**Exercise prompt:** Each line of the material must be reproduced exactly; pictures stay out.

-- -- --

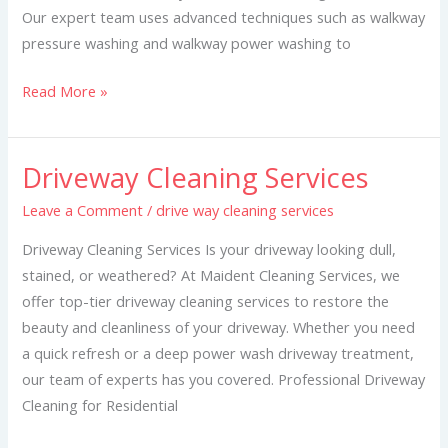
Our expert team uses advanced techniques such as walkway
pressure washing and walkway power washing to
Read More »
Driveway Cleaning Services
Driveway
Cleaning
Leave a Comment
/
drive way cleaning services
Services
Driveway Cleaning Services Is your driveway looking dull,
stained, or weathered? At Maident Cleaning Services, we
offer top-tier driveway cleaning services to restore the
beauty and cleanliness of your driveway. Whether you need
a quick refresh or a deep power wash driveway treatment,
our team of experts has you covered. Professional Driveway
Cleaning for Residential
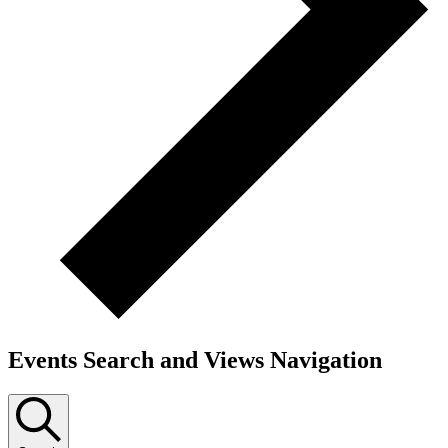
Events Search and Views Navigation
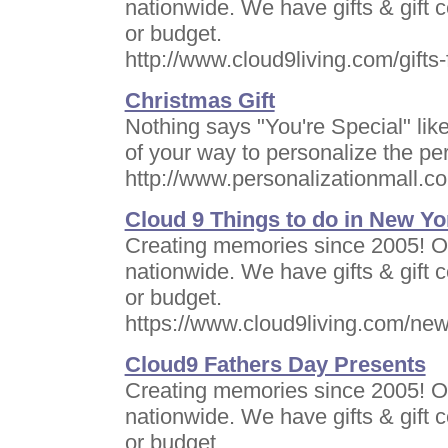
nationwide. We have gifts & gift ce
or budget.
http://www.cloud9living.com/gifts-
Christmas Gift
Nothing says "You're Special" like
of your way to personalize the perf
http://www.personalizationmall.c
Cloud 9 Things to do in New Yo
Creating memories since 2005! Of
nationwide. We have gifts & gift ce
or budget.
https://www.cloud9living.com/new
Cloud9 Fathers Day Presents
Creating memories since 2005! Of
nationwide. We have gifts & gift ce
or budget.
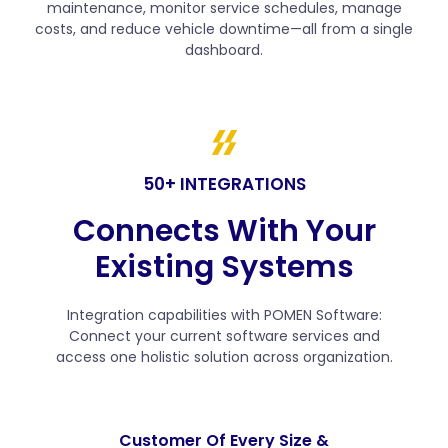
maintenance, monitor service schedules, manage
costs, and reduce vehicle downtime—all from a single
dashboard.
50+ INTEGRATIONS
Connects With Your
Existing Systems
Integration capabilities with POMEN Software:
Connect your current software services and
access one holistic solution across organization.
Customer Of Every Size &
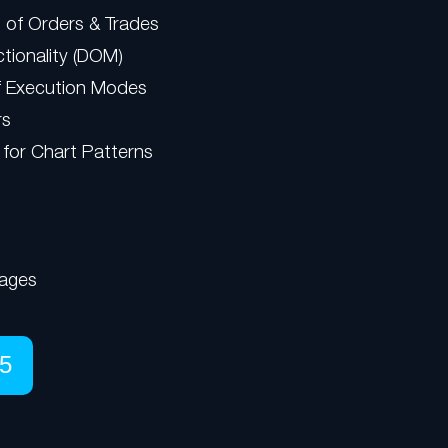
 of Orders & Trades
tionality (DOM)
f Execution Modes
rs
 for Chart Patterns
ages
5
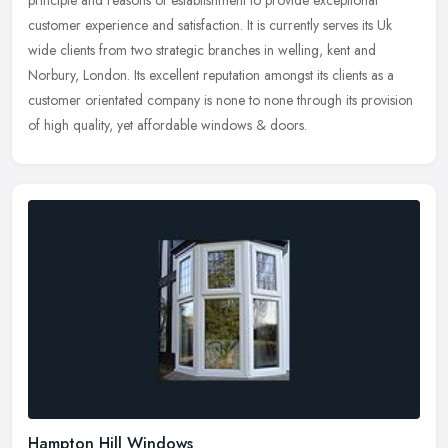
customer
experience and satisfaction. It is currently serves its Uk
wide clients from two strategic branches in welling, kent and
Norbury, London. Its excellent reputation amongst its clients as a
customer orientated company is none to none through its provision
of high quality, yet affordable windows & doors.
Hampton Hill Windows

-- -- --

**Worked solution:**
Our expert team uses advanced techniques such as walkway
pressure washing and walkway power washing to
Read More »
Driveway Cleaning Services
Driveway
Cleaning
Leave a Comment
/
drive way cleaning services
Services
Driveway Cleaning Services Is your driveway looking dull,
stained, or weathered? At Maident Cleaning Services, we
offer top-tier driveway cleaning services to restore the
beauty and cleanliness of your driveway. Whether you need
a quick refresh or a deep power wash driveway treatment,
our team of experts has you covered. Professional Driveway
Cleaning for Residential
Events Search and Views Navigation
nationwide. We have gifts & gift ce
or budget.
http://www.cloud9living.com/gifts-
Christmas Gift
Nothing says "You're Special" like
of your way to personalize the perf
http://www.personalizationmall.c
Cloud 9 Things to do in New Yo
Creating memories since 2005! Of
nationwide. We have gifts & gift ce
or budget.
https://www.cloud9living.com/new
Cloud9 Fathers Day Presents
Creating memories since 2005! Of
nationwide. We have gifts & gift ce
or budget.
maintenance, monitor service schedules, manage
costs, and reduce vehicle downtime—all from a single
dashboard.
50+ INTEGRATIONS
Connects With Your
Existing Systems
Integration capabilities with POMEN Software:
Connect your current software services and
access one holistic solution across organization.
Customer Of Every Size &
 of Orders & Trades
tionality (DOM)
f Execution Modes
rs
 for Chart Patterns
ages
5
customer
experience and satisfaction. It is currently serves its Uk
wide clients from two strategic branches in welling, kent and
Norbury, London. Its excellent reputation amongst its clients as a
customer orientated company is none to none through its provision
of high quality, yet affordable windows & doors.
Hampton Hill Windows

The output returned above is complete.